Storage Boards Cleanup
To make it easier to find information about HPE Storage products and solutions, we are doing spring cleaning. This includes consolidation of some older boards, and a simpler structure that more accurately reflects how people use HPE Storage.
Tape Libraries and Drives
cancel
Showing results for 
Search instead for 
Did you mean: 

A question on Native and compressed capacity

SOLVED
Go to solution
so_2
Regular Advisor

A question on Native and compressed capacity

Hi All,
This is a very silly question.
Whether a DLT with native capacity 0f 20GB compressed capacity of 40GB
be able to backup a data volume of 50GB?

My question arise from a controversy that
1. A DLT 4000 can backup 20GB without compression and 40 GB after compression.

2. opponents say, The DLT can backup even 80 GB if we enable compression(They say this is because
compressed capacity is 40GB)

I cant believe the 2nd suggestion. But here is a log file of one such backup.

total blocks written to output file /dev/rmt/0m: 117194717

Consider each bloack as 512Bytes it is 60003695104 Bytes.
That is around 60GB.

device is Quantum DLT4000

Please clarify...

Thanks and regards
S.o
5 REPLIES
Peter Godron
Honored Contributor

Re: A question on Native and compressed capacity

Hi,
this greatly depends on the compression ratio possible. Normally ratio is assumed 2:1, but some compression could be 9:1 !

Please see:
http://forums1.itrc.hp.com/service/forums/questionanswer.do?threadId=926826
Bill Hassell
Honored Contributor
Solution

Re: A question on Native and compressed capacity

There is only *ONE* meaningful value for any tape drive and that is native capacity. If you get one byte more than native capacity, then that is nice but completely undependable. Start by looking at this chart:

http://h20000.www2.hp.com/bizsupport/TechSupport/Document.jsp?lang=en&cc=us&objectID=c00028345

When the DDS dirst came out, it became quite popular for marketing departments to 'enlarge' the capacity of a tape drive by quoting the capacity as twice native (in one case, 8 times larger) because "some collections of data are compressible 2:1". In a few cases, the fine print at the bottomk of the ad would essentially say: your mileage may vary.
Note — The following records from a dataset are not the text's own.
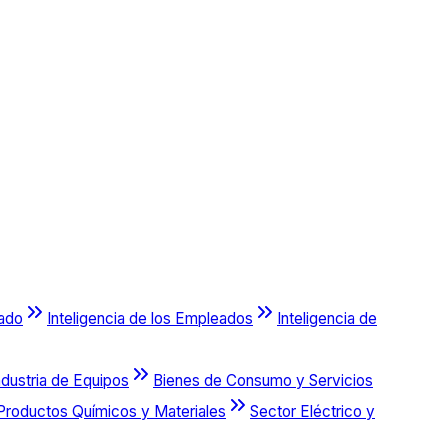
cado
Inteligencia de los Empleados
Inteligencia de
ndustria de Equipos
Bienes de Consumo y Servicios
Productos Químicos y Materiales
Sector Eléctrico y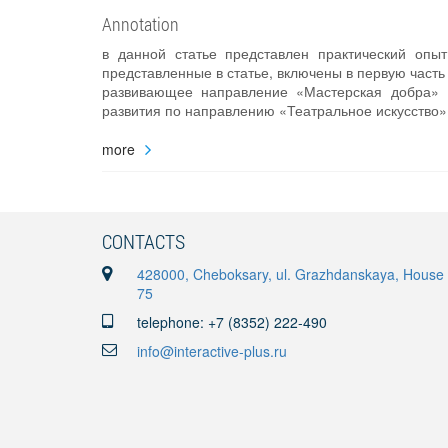
Annotation
в данной статье представлен практический опыт
представленные в статье, включены в первую часть
развивающее направление «Мастерская добра» В
развития по направлению «Театральное искусство»
more
CONTACTS
428000, Cheboksary, ul. Grazhdanskaya, House
75
telephone: +7 (8352) 222-490
info@interactive-plus.ru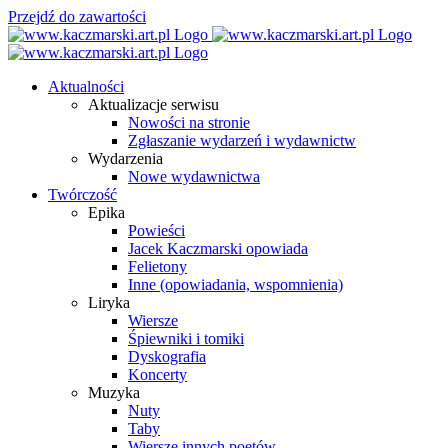
Przejdź do zawartości
Aktualności
Aktualizacje serwisu
Nowości na stronie
Zgłaszanie wydarzeń i wydawnictw
Wydarzenia
Nowe wydawnictwa
Twórczość
Epika
Powieści
Jacek Kaczmarski opowiada
Felietony
Inne (opowiadania, wspomnienia)
Liryka
Wiersze
Śpiewniki i tomiki
Dyskografia
Koncerty
Muzyka
Nuty
Taby
Wiersze innych poetów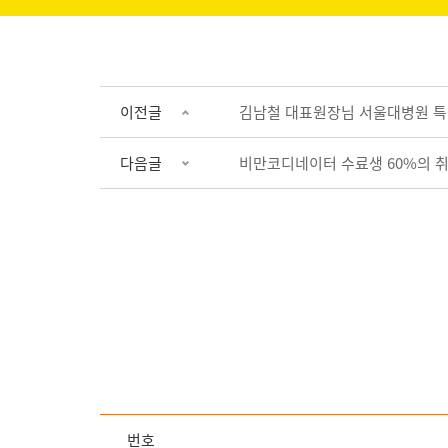
이전글
김남철 대표원장님 서울대병원 특
다음글
비만코디네이터 수료생 60%의 
번호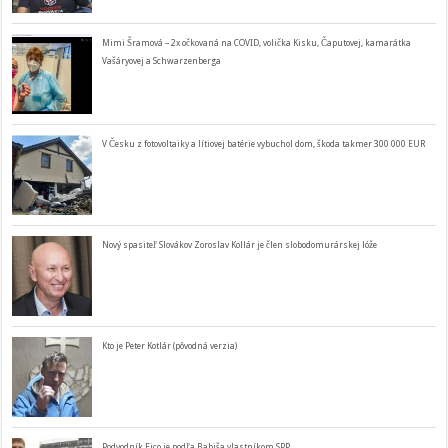
Mimi Šramová – 2x očkovaná na COVID, volička Kisku, Čaputovej, kamarátka
Vašáryovej a Schwarzenberga
V Česku z fotovoltaiky a lítiovej batérie vybuchol dom, škoda takmer 300 000 EUR
Nový spasiteľ Slovákov Zoroslav Kollár je člen slobodomurárskej lóže
Kto je Peter Kotlár (pôvodná verzia)
Podvodník Fico je podľa Babiša vlastníkom SPP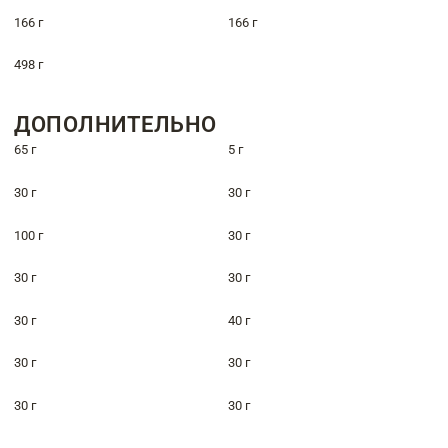
166 г
166 г
498 г
ДОПОЛНИТЕЛЬНО
65 г
5 г
30 г
30 г
100 г
30 г
30 г
30 г
30 г
40 г
30 г
30 г
30 г
30 г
But the practice continued all the way to actual product numbers with almost every manufacturer adopting the 2:1 compression value. So a DLT-80 model is a 40 Gb tape drive. Now it is very important to understand that the native capacity is all the tape can hold. Compression is accomplished by reducing the number of bytes written to the tape using special codes for repeating patterns. The DLT-80 stores 40 Gb but when the special patterns are read back, they are expanded into additional bytes, perhaps twice as many or perhaps 10x more bytes.
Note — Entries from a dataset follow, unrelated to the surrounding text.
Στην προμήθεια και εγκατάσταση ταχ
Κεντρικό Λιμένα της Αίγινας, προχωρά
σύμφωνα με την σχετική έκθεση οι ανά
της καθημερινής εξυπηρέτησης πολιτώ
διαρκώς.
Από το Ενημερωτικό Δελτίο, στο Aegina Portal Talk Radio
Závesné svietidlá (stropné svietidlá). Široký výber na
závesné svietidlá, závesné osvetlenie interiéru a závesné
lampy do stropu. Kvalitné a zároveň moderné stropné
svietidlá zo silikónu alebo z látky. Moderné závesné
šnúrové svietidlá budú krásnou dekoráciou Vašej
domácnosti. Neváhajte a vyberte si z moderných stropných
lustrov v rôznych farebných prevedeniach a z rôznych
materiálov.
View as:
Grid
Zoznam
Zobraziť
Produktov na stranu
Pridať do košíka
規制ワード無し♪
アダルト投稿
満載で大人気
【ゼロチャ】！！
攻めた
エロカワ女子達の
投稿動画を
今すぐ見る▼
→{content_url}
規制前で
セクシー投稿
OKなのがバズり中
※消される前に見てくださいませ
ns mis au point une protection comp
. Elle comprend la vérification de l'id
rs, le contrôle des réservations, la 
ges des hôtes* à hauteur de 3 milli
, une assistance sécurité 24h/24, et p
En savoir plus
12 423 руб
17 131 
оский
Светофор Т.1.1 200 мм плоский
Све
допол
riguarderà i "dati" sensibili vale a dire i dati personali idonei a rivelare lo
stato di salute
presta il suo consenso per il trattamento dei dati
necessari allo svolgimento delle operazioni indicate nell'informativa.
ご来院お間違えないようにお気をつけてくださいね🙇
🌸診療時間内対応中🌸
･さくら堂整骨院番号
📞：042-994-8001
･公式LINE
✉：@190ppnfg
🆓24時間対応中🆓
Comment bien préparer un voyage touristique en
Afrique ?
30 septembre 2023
So how can a DLT-40 store 200 Gb or more? Easy. Create files that have massively repeating patterns of data. The prealloc command is the perfect way to demonstrate this behavior. Find an empty filesystem where you have several hundred gigabytes of free space. Now run prealloc to create a 200 Gb file (it will take a long time, perhaps 5-10 mins). Then backup that file using the device file for the tape drive that enables compression. Those device files are identified by the lssf command with the code "best density".

You'll find that the backup takes place extrodinarily fast, perhaps 2-3 times faster than expected. This is because the repeating zeros pattern created using the prealloc command is fed into the tape drive at the maximum speed allowed by the bus and the electronics reduce this stream to perhaps 1/10th of it's original size before writing these codes to the tape. (for sake of completeness, you can also create a 'sparse' file rather than using prealloc that will demonstrate the same feature).

So what is the capacity of a DLT-80? Answer: 40 gb. Can you store more than 40 Gb? It depends on the data you are backing up. Binary data such as that found in the /usr directories is almost uncompressible due to random patterns. Data files in a large database such as Oracle can be uncompressible when full or highly compressible when empty.

So how do you predict the compressibility (and therefore the amount of tape needed) for a given backup. The simple answer is: you can't. Now to be fair, you can run the compress (or pack or compact) command, then add up the new sizes. Then uncompress the files so you can use them. This shouldn't more than a few hours for 200 Gb of data files. Note that you'll have to shutdown your database(s) for this test and the test cannot be run on OS directories like /opt /sbin /usr /var, etc.

In other words, if you are forced into counting bytes for your backups, you'll need to invest in a tape changer and use backup programs that have the ability to change tapes during the backup (*not* tar, cpio, dump, pax, etc).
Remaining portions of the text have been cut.